Heavy metals: toxicity and human health effects Original paper

What was reviewed?

This narrative review synthesizes mechanistic and toxicological evidence on heavy metals and human health, with a particular focus on how protein-binding competition and redox disruption converge on gut–immune pathways relevant to dysbiosis. To ensure the focus remains clinically meaningful for microbiome work, the review tracks how aluminum, cadmium, arsenic, mercury, lead, and chromium perturb antioxidant defenses, displace essential metals at enzyme and transporter sites, and impair epithelial integrity, mechanisms that link heavy metals and human health to shifts in microbial ecology, lipopolysaccharide (LPS) translocation, and mucosal inflammation.

Who was reviewed?

Evidence spans occupationally and environmentally exposed humans, in vivo rodent models, and cellular systems that clarify organ- and pathway-specific toxicity. The review aggregates data across inhalational, oral, and dermal exposures, emphasizing intestinal, renal, pulmonary, cardiovascular, and neurobehavioral endpoints. It also details redox signaling nodes (e.g., NF-κB, Nrf2) and host metal-handling proteins (e.g., metallothioneins, transferrin) that mediate the host–microbe consequences of exposure.

Most important findings

Heavy metals disrupt redox balance by binding thiols on antioxidant enzymes (SOD, catalase, GPx) and by displacing essential metals (Fe, Cu, Zn, Ca, Mg) at protein active sites, thereby amplifying reactive oxygen species through Fenton chemistry and impairing mitochondrial function. At the gut interface, aluminum and cadmium exemplify a shared path: epithelial tight-junction dysfunction, increased intestinal permeability, and heightened LPS trafficking that primes Kupffer cells and systemic cytokine responses (IL-1β, IL-6, TNF-α), all of which are consistent with a dysbiotic shift away from probiotic taxa toward opportunistic/pathobiont profiles. In murine colitis models, aluminum exposure intensifies and prolongs inflammation, increases colonic myeloperoxidase activity, suppresses epithelial renewal, and upregulates NF-κB signaling with downstream MMP-9 expression—findings that map to microbiome-linked exacerbation of barrier injury and inflammatory bowel disease phenotypes.

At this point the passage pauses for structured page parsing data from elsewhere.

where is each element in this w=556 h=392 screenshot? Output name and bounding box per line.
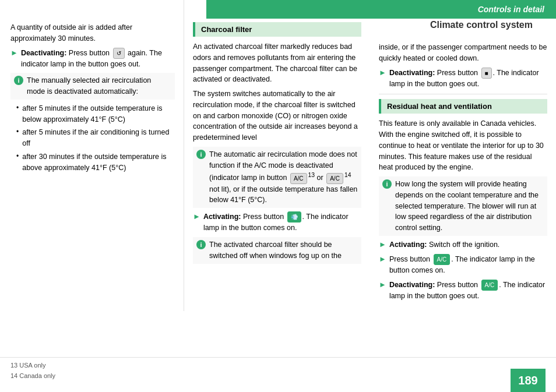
arrow-icon-deactivating: ► — [10, 48, 18, 57]
residual-heat-header: Residual heat and ventilation — [379, 99, 547, 114]
activating-right-item: ► Activating: Switch off the ignition. — [379, 239, 547, 250]
continuation-text: inside, or if the passenger compartment … — [379, 42, 547, 64]
arrow-icon-activating-r: ► — [379, 240, 386, 249]
footnote-14: 14 — [344, 172, 351, 178]
footer: 13 USA only 14 Canada only 189 — [0, 357, 556, 392]
deactivating-btn-icon: ■ — [481, 68, 492, 79]
charcoal-intro: An activated charcoal filter markedly re… — [193, 41, 361, 85]
info-heating-duration: i How long the system will provide heati… — [379, 176, 547, 236]
footnote-13-text: 13 USA only — [10, 361, 511, 371]
info-circle-icon-3: i — [196, 240, 206, 249]
bullet-list: • after 5 minutes if the outside tempera… — [16, 103, 175, 174]
ac-deactivate-btn-icon: A/C — [481, 280, 498, 291]
activating-text: Activating: Press button 💨. The indicato… — [203, 211, 361, 234]
bullet-text-3: after 30 minutes if the outside temperat… — [22, 151, 175, 174]
middle-column: Charcoal filter An activated charcoal fi… — [184, 0, 370, 311]
recirculation-button-icon: ↺ — [113, 48, 125, 59]
deactivating-right-text: Deactivating: Press button ■. The indica… — [389, 68, 547, 90]
ac-press-btn-icon: A/C — [434, 254, 451, 265]
header-title: Controls in detail — [478, 5, 544, 14]
left-column: A quantity of outside air is added after… — [0, 0, 184, 311]
bullet-text-1: after 5 minutes if the outside temperatu… — [22, 103, 175, 125]
header-bar: Controls in detail — [206, 0, 556, 19]
bullet-item-3: • after 30 minutes if the outside temper… — [16, 151, 175, 174]
ac-button-icon-13: A/C — [290, 173, 307, 184]
info-note2-text: The activated charcoal filter should be … — [209, 239, 358, 262]
bullet-item-1: • after 5 minutes if the outside tempera… — [16, 103, 175, 125]
info-note1-text: The automatic air recirculation mode doe… — [209, 149, 358, 206]
page-number: 189 — [511, 369, 546, 392]
info-note3-text: How long the system will provide heating… — [395, 179, 544, 234]
deactivating-right2-text: Deactivating: Press button A/C. The indi… — [389, 280, 547, 302]
activating-item: ► Activating: Press button 💨. The indica… — [193, 211, 361, 234]
main-content: A quantity of outside air is added after… — [0, 0, 556, 311]
deactivating-item: ► Deactivating: Press button ↺ again. Th… — [10, 48, 175, 70]
deactivating-right2-item: ► Deactivating: Press button A/C. The in… — [379, 280, 547, 302]
bullet-text-2: after 5 minutes if the air conditioning … — [22, 127, 175, 149]
press-button-item: ► Press button A/C. The indicator lamp i… — [379, 254, 547, 276]
deactivating-right-label: Deactivating: — [389, 69, 435, 77]
bullet-dot-3: • — [16, 152, 19, 160]
divider-1 — [379, 94, 547, 94]
auto-switch-text: The system switches automatically to the… — [193, 89, 361, 143]
ac-button-icon-14: A/C — [326, 173, 343, 184]
info-note-text: The manually selected air recirculation … — [27, 75, 171, 97]
activating-right-text: Activating: Switch off the ignition. — [389, 239, 499, 250]
activating-label: Activating: — [203, 213, 241, 221]
charcoal-filter-header: Charcoal filter — [193, 22, 361, 37]
bullet-dot-2: • — [16, 128, 19, 136]
arrow-icon-activating: ► — [193, 212, 200, 221]
bullet-dot-1: • — [16, 104, 19, 112]
info-circle-icon: i — [14, 76, 23, 85]
info-circle-icon-2: i — [196, 150, 206, 159]
arrow-icon-deactivating-r: ► — [379, 68, 386, 77]
deactivating-label: Deactivating: — [21, 49, 67, 57]
info-note-recirculation: i The manually selected air recirculatio… — [10, 73, 175, 100]
deactivating-text: Deactivating: Press button ↺ again. The … — [21, 48, 175, 70]
footnote-14-text: 14 Canada only — [10, 371, 511, 382]
info-auto-recirculation: i The automatic air recirculation mode d… — [193, 147, 361, 208]
residual-intro-text: This feature is only available in Canada… — [379, 118, 547, 173]
arrow-icon-deactivating-r2: ► — [379, 280, 386, 289]
deactivating-right2-label: Deactivating: — [389, 281, 435, 289]
right-column: Climate control system inside, or if the… — [370, 0, 556, 311]
arrow-icon-press: ► — [379, 255, 386, 263]
activating-right-label: Activating: — [389, 241, 427, 249]
bullet-item-2: • after 5 minutes if the air conditionin… — [16, 127, 175, 149]
footnotes: 13 USA only 14 Canada only — [10, 361, 511, 381]
intro-text: A quantity of outside air is added after… — [10, 22, 175, 44]
activating-right-body: Switch off the ignition. — [429, 241, 499, 249]
info-charcoal-fog: i The activated charcoal filter should b… — [193, 237, 361, 264]
info-circle-icon-4: i — [382, 179, 392, 189]
fan-button-icon: 💨 — [287, 211, 301, 223]
deactivating-right-item: ► Deactivating: Press button ■. The indi… — [379, 68, 547, 90]
press-button-text: Press button A/C. The indicator lamp in … — [389, 254, 547, 276]
footnote-13: 13 — [308, 172, 315, 178]
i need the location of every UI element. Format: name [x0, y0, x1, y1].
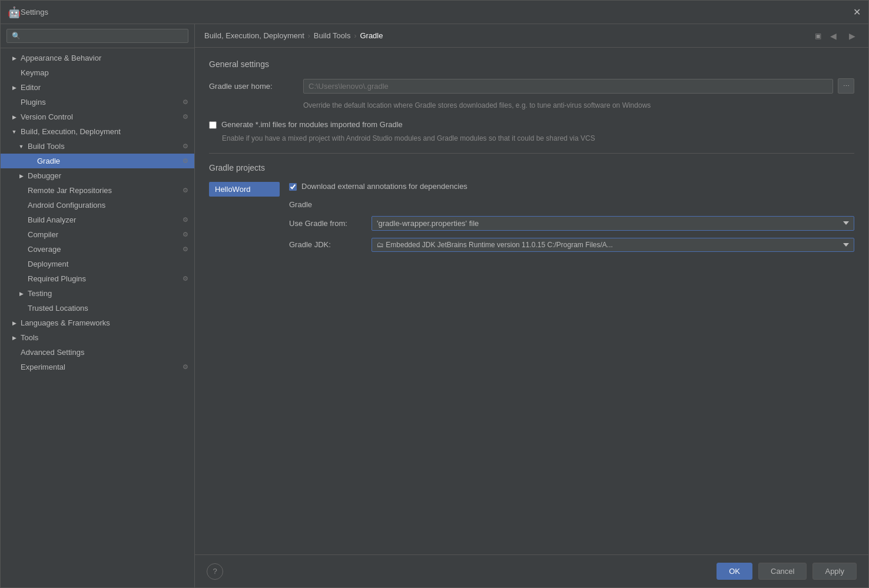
- sidebar-item-label: Android Configurations: [28, 201, 105, 210]
- sidebar-item-appearance[interactable]: ▶Appearance & Behavior: [1, 51, 194, 65]
- sidebar-item-label: Compiler: [28, 230, 58, 239]
- sidebar-item-label: Build Tools: [28, 142, 65, 151]
- sidebar-item-label: Languages & Frameworks: [21, 318, 110, 327]
- gradle-jdk-control: 🗂 Embedded JDK JetBrains Runtime version…: [372, 238, 854, 252]
- generate-iml-checkbox-row: Generate *.iml files for modules importe…: [209, 120, 854, 144]
- sidebar-item-label: Keymap: [21, 68, 49, 77]
- arrow-icon: ▶: [10, 334, 18, 342]
- sidebar-item-label: Trusted Locations: [28, 304, 88, 313]
- sidebar-item-build-analyzer[interactable]: Build Analyzer⚙: [1, 212, 194, 227]
- ok-button[interactable]: OK: [717, 563, 752, 580]
- sidebar-item-debugger[interactable]: ▶Debugger: [1, 168, 194, 183]
- sidebar-item-label: Gradle: [37, 157, 60, 165]
- sidebar-item-label: Build, Execution, Deployment: [21, 127, 121, 136]
- sidebar-item-label: Testing: [28, 289, 52, 298]
- gradle-section-title: Gradle: [289, 200, 854, 209]
- sidebar-item-build-execution-deployment[interactable]: ▼Build, Execution, Deployment: [1, 124, 194, 139]
- sidebar-item-remote-jar-repositories[interactable]: Remote Jar Repositories⚙: [1, 183, 194, 198]
- gradle-jdk-label: Gradle JDK:: [289, 240, 372, 249]
- sidebar-item-label: Plugins: [21, 98, 46, 107]
- app-icon: 🤖: [8, 6, 21, 19]
- sidebar-item-label: Editor: [21, 83, 41, 92]
- apply-button[interactable]: Apply: [812, 563, 857, 580]
- sidebar-item-build-tools[interactable]: ▼Build Tools⚙: [1, 139, 194, 154]
- sidebar-item-trusted-locations[interactable]: Trusted Locations: [1, 301, 194, 315]
- cancel-button[interactable]: Cancel: [758, 563, 807, 580]
- gradle-user-home-browse-button[interactable]: ⋯: [838, 78, 854, 94]
- settings-icon: ⚙: [183, 363, 188, 371]
- breadcrumb-item-3: Gradle: [360, 31, 383, 40]
- sidebar-item-plugins[interactable]: Plugins⚙: [1, 95, 194, 109]
- generate-iml-hint: Enable if you have a mixed project with …: [222, 134, 854, 144]
- use-gradle-from-select[interactable]: 'gradle-wrapper.properties' file Local i…: [372, 216, 854, 231]
- settings-icon: ⚙: [183, 157, 188, 165]
- project-item-helloword[interactable]: HelloWord: [209, 182, 280, 197]
- general-settings-title: General settings: [209, 59, 854, 69]
- sidebar-item-label: Tools: [21, 333, 38, 342]
- gradle-jdk-row: Gradle JDK: 🗂 Embedded JDK JetBrains Run…: [289, 238, 854, 252]
- title-bar: 🤖 Settings ✕: [1, 1, 868, 24]
- sidebar-item-compiler[interactable]: Compiler⚙: [1, 227, 194, 242]
- gradle-user-home-control: ⋯: [303, 78, 854, 94]
- window-title: Settings: [21, 8, 852, 16]
- search-input[interactable]: [6, 29, 188, 43]
- use-gradle-from-row: Use Gradle from: 'gradle-wrapper.propert…: [289, 216, 854, 231]
- breadcrumb-item-1[interactable]: Build, Execution, Deployment: [204, 31, 304, 40]
- gradle-user-home-label: Gradle user home:: [209, 82, 303, 91]
- settings-window: 🤖 Settings ✕ ▶Appearance & BehaviorKeyma…: [0, 0, 869, 588]
- settings-icon: ⚙: [183, 98, 188, 106]
- breadcrumb-gear-icon: ▣: [815, 32, 821, 40]
- sidebar-item-keymap[interactable]: Keymap: [1, 65, 194, 80]
- gradle-user-home-input[interactable]: [303, 79, 833, 94]
- sidebar-item-languages-frameworks[interactable]: ▶Languages & Frameworks: [1, 315, 194, 330]
- sidebar-item-editor[interactable]: ▶Editor: [1, 80, 194, 95]
- settings-icon: ⚙: [183, 187, 188, 194]
- nav-tree: ▶Appearance & BehaviorKeymap▶EditorPlugi…: [1, 48, 194, 587]
- breadcrumb-separator-1: ›: [308, 32, 310, 40]
- breadcrumb-back-button[interactable]: ◀: [826, 29, 840, 43]
- sidebar-item-experimental[interactable]: Experimental⚙: [1, 360, 194, 374]
- divider-1: [209, 153, 854, 154]
- bottom-bar: ? OK Cancel Apply: [195, 554, 868, 587]
- download-annotations-label[interactable]: Download external annotations for depend…: [301, 182, 467, 191]
- sidebar-item-label: Required Plugins: [28, 274, 86, 283]
- gradle-user-home-hint: Override the default location where Grad…: [303, 101, 854, 111]
- download-annotations-checkbox[interactable]: [289, 183, 297, 191]
- sidebar-item-deployment[interactable]: Deployment: [1, 257, 194, 271]
- breadcrumb-actions: ▣ ◀ ▶: [815, 29, 859, 43]
- search-box: [1, 24, 194, 48]
- breadcrumb-forward-button[interactable]: ▶: [845, 29, 859, 43]
- sidebar-item-label: Remote Jar Repositories: [28, 186, 112, 195]
- gradle-user-home-row: Gradle user home: ⋯: [209, 78, 854, 94]
- settings-icon: ⚙: [183, 216, 188, 224]
- sidebar-item-label: Experimental: [21, 363, 65, 371]
- sidebar-item-tools[interactable]: ▶Tools: [1, 330, 194, 345]
- sidebar-item-testing[interactable]: ▶Testing: [1, 286, 194, 301]
- sidebar-item-coverage[interactable]: Coverage⚙: [1, 242, 194, 257]
- projects-list: HelloWord: [209, 182, 280, 259]
- sidebar-item-advanced-settings[interactable]: Advanced Settings: [1, 345, 194, 360]
- settings-content: General settings Gradle user home: ⋯ Ove…: [195, 48, 868, 554]
- sidebar-item-android-configurations[interactable]: Android Configurations: [1, 198, 194, 212]
- sidebar-item-label: Coverage: [28, 245, 61, 254]
- arrow-icon: ▶: [10, 84, 18, 92]
- generate-iml-row: Generate *.iml files for modules importe…: [209, 120, 854, 129]
- close-button[interactable]: ✕: [852, 8, 861, 17]
- gradle-projects-section: Gradle projects HelloWord Download exter…: [209, 163, 854, 259]
- projects-area: HelloWord Download external annotations …: [209, 182, 854, 259]
- sidebar-item-required-plugins[interactable]: Required Plugins⚙: [1, 271, 194, 286]
- generate-iml-label[interactable]: Generate *.iml files for modules importe…: [221, 120, 403, 129]
- breadcrumb-item-2[interactable]: Build Tools: [314, 31, 351, 40]
- sidebar-item-gradle[interactable]: Gradle⚙: [1, 154, 194, 168]
- sidebar-item-label: Version Control: [21, 112, 73, 121]
- gradle-projects-title: Gradle projects: [209, 163, 854, 172]
- use-gradle-from-control: 'gradle-wrapper.properties' file Local i…: [372, 216, 854, 231]
- gradle-jdk-select[interactable]: 🗂 Embedded JDK JetBrains Runtime version…: [372, 238, 854, 252]
- help-button[interactable]: ?: [207, 563, 223, 580]
- sidebar-item-label: Build Analyzer: [28, 215, 76, 224]
- sidebar-item-label: Appearance & Behavior: [21, 54, 101, 62]
- generate-iml-checkbox[interactable]: [209, 121, 217, 129]
- sidebar-item-version-control[interactable]: ▶Version Control⚙: [1, 109, 194, 124]
- arrow-icon: ▼: [10, 128, 18, 136]
- sidebar-item-label: Debugger: [28, 171, 61, 180]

Cadmium further demonstrates microbiome-relevant toxicity via Nrf2- and p62-modulated autophagy flux, mitochondrial complex II/III inhibition, and ion-transport derangements that alter luminal electrolytes and epithelial energetics, conditions that can select for stress-tolerant, inflammation-associated microbes. Across organs, the same protein-binding competition and redox injury that shape the intestinal milieu also drive renal tubular dysfunction (low-molecular-weight proteinuria, glycosuria), pulmonary inflammation and remodeling (airway wall thickening, macrophage M1 polarization), and atherosclerosis-promoting lipid disturbances, each accompanied by cytokine patterns that reinforce microbe–immune crosstalk. Collectively, these data nominate host redox and metal-handling pathways as primary drivers linking exposure to clinically meaningful microbiome signatures, barrier failure, endotoxemia, and inflammation-prone community states.

Key implications

For clinicians integrating microbiome insights, the review supports considering heavy-metal exposure as a modifiable upstream determinant of dysbiosis, especially in patients with IBD, chronic liver disease, chronic kidney disease, or cardiometabolic comorbidity. Practical takeaways include maintaining vigilance for exposure histories (occupational aerosols, contaminated food/water), recognizing biomarker constellations consistent with endotoxemia and oxidative stress (elevated CRP, cytokines, myeloperoxidase), and understanding that chelation—where clinically appropriate—targets a root driver of barrier damage and microbe–immune activation rather than downstream inflammation alone. The mechanistic emphasis on NF-κB/MMP-9, Nrf2, metallothioneins, and mitochondrial injury provides tractable nodes for aligning exposure mitigation with microbiome-sensitive care pathways.